The chain rule is a fundamental theorem in calculus used to compute the derivative of a composite function. It states that if we have a function composed of two functions, say, \(y = f(g(x))\), the derivative of \(y\) with respect to \(x\) is given by multiplying the derivative of \(f\) with respect to \(g(x)\) by the derivative of \(g(x)\) with respect to \(x\). In formula terms:

• \(\frac{dy}{dx} = \frac{df}{dg} \cdot \frac{dg}{dx}\)

For the exercise at hand, the chain rule is used to differentiate \(y = \frac{1}{2}\ln\left(\frac{1+x}{1-x}\right)\). Here, the logarithmic function is applied to a more complex expression, \(\frac{1+x}{1-x}\), our 'inner function'.
By applying the chain rule, we first find how the natural log function depends on its inner function and then how this inner function depends on \(x\). This understanding is crucial as it allows us to break down complex derivatives into more manageable steps.

Logarithmic differentiation is a method involving the natural logarithm to simplify differentiation of complicated functions. When faced with a function like \(y = \ln u\), where \(u\) itself is a function of another variable \(x\), the derivative \(\frac{d}{dx}(\ln u)\) depends on applying the chain rule after initially rewriting as \(\frac{1}{u} \cdot \frac{du}{dx}\).

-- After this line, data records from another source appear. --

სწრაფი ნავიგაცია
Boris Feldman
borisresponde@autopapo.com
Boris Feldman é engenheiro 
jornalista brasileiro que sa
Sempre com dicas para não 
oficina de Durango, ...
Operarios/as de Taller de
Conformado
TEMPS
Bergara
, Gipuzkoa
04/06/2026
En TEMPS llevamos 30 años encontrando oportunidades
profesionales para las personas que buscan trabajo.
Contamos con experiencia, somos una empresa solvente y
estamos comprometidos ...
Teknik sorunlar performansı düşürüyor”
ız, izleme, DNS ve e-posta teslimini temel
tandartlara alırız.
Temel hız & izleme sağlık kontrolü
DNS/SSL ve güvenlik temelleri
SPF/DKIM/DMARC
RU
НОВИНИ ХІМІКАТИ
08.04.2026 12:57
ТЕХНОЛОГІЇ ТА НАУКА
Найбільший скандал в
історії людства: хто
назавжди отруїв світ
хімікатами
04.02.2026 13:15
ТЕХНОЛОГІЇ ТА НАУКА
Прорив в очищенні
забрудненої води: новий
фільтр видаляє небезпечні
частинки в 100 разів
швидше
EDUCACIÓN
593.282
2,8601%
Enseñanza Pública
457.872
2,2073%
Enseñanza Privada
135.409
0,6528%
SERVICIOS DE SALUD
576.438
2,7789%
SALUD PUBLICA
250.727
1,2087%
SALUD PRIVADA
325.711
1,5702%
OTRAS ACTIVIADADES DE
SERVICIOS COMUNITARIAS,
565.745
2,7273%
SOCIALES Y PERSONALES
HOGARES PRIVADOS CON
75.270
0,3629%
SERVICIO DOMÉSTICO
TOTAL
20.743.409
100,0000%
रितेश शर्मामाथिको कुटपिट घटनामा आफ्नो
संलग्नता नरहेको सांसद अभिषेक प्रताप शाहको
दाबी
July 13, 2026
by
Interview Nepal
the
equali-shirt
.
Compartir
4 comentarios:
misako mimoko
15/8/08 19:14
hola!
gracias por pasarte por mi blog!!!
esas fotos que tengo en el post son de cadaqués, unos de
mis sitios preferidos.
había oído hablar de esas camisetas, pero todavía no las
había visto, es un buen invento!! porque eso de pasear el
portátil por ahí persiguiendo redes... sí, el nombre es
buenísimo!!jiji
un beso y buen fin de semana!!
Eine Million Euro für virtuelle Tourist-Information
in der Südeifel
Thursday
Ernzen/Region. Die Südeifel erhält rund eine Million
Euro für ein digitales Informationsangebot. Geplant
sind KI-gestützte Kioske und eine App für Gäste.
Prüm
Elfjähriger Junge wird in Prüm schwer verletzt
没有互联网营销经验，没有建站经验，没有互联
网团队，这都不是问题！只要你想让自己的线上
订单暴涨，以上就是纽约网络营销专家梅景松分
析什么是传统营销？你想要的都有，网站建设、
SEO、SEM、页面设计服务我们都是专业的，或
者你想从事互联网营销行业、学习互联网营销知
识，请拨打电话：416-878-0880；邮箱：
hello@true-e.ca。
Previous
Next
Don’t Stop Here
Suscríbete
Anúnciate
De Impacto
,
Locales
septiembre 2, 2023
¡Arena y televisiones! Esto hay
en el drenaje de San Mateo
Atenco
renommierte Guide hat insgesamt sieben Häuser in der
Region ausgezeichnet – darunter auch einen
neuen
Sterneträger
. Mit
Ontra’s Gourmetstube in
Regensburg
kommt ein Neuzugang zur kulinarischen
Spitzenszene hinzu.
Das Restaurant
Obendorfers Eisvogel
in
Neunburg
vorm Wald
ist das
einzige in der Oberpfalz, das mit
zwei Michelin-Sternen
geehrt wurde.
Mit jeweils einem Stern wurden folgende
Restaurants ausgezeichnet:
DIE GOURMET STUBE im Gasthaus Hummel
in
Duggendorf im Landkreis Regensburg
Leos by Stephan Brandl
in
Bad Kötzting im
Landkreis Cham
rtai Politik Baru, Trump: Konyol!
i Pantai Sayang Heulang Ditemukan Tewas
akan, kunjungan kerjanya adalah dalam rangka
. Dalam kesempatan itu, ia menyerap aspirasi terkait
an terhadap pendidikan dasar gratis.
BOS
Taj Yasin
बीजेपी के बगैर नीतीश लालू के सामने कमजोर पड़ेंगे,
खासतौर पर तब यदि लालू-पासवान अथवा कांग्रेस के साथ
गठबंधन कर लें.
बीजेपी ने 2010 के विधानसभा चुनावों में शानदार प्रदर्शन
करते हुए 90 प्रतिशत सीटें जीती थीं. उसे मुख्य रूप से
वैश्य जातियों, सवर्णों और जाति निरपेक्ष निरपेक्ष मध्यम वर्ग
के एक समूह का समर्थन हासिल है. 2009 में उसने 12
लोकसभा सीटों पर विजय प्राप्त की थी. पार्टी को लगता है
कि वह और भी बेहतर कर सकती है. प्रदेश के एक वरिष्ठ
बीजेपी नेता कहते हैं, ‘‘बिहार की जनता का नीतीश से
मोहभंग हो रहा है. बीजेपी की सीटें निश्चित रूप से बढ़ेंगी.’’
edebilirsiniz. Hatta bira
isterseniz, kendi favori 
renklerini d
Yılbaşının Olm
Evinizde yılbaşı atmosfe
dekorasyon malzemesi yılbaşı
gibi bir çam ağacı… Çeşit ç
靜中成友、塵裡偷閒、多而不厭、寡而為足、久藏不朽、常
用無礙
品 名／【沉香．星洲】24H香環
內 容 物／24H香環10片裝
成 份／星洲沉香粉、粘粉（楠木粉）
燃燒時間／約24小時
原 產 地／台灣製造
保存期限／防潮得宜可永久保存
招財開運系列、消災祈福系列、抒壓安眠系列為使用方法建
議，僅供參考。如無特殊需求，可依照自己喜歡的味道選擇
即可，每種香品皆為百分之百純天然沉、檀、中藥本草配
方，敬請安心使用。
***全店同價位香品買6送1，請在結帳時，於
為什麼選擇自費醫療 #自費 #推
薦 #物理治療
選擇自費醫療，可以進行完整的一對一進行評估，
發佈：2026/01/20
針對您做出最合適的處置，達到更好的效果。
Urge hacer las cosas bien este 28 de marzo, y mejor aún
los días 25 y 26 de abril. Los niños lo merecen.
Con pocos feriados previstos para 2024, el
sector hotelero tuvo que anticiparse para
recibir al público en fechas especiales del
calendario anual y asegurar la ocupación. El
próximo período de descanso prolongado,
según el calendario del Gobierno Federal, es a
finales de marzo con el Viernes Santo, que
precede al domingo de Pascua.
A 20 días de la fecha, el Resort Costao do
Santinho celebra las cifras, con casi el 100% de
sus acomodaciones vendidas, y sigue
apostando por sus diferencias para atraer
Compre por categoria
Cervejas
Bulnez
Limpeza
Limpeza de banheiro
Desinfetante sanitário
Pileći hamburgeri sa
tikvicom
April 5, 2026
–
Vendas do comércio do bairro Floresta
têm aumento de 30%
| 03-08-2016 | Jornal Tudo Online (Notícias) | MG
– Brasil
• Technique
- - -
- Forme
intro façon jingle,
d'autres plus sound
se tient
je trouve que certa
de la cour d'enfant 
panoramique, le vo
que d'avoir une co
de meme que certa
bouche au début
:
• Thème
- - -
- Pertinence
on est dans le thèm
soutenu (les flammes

• The natural logarithm simplifies multiplication into addition, division into subtraction, and exponentiation into multiplication, making derivatives less cumbersome.

In our example, the differentiation of \(\ln\left(\frac{1+x}{1-x}\right)\) showcases how logarithmic differentiation makes dealing with the division in the argument of the logarithm more straightforward.
First, compute \(\frac{du}{dx}\) and then simplify as demonstrated: \(\frac{d}{dx}\left(\ln\left(\frac{1+x}{1-x}\right)\right) = \frac{1}{\frac{1+x}{1-x}} \cdot \frac{du}{dx}\). This step sets up the simplified function for final evaluation by plugging in \(\frac{du}{dx}\).

The quotient rule is crucial when differentiating functions expressed as one function divided by another. For a function \(u = \frac{f(x)}{g(x)}\), the derivative \(u'\) is computed using:

• \(\frac{d}{dx}\left(\frac{f}{g}\right) = \frac{f'g - fg'}{g^2}\)

In the original exercise, \(u\) is represented by \(\frac{1+x}{1-x}\). We apply the quotient rule to find \(\frac{du}{dx}\), where:

• \(f(x) = 1+x\) with derivative \(f'(x) = 1\)
• \(g(x) = 1-x\) with derivative \(g'(x) = -1\)

Substituting into the quotient rule formula, we get:

• \(\frac{du}{dx} = \frac{(1)(1-x) - (1+x)(-1)}{(1-x)^2}\)

Simplifying this gives \(\frac{du}{dx} = \frac{2}{(1-x)^2}\), an important step that feeds into the differentiation process for our composite function. This process illustrates the powerful utility of the quotient rule in calculus, efficiently handling division in derivatives.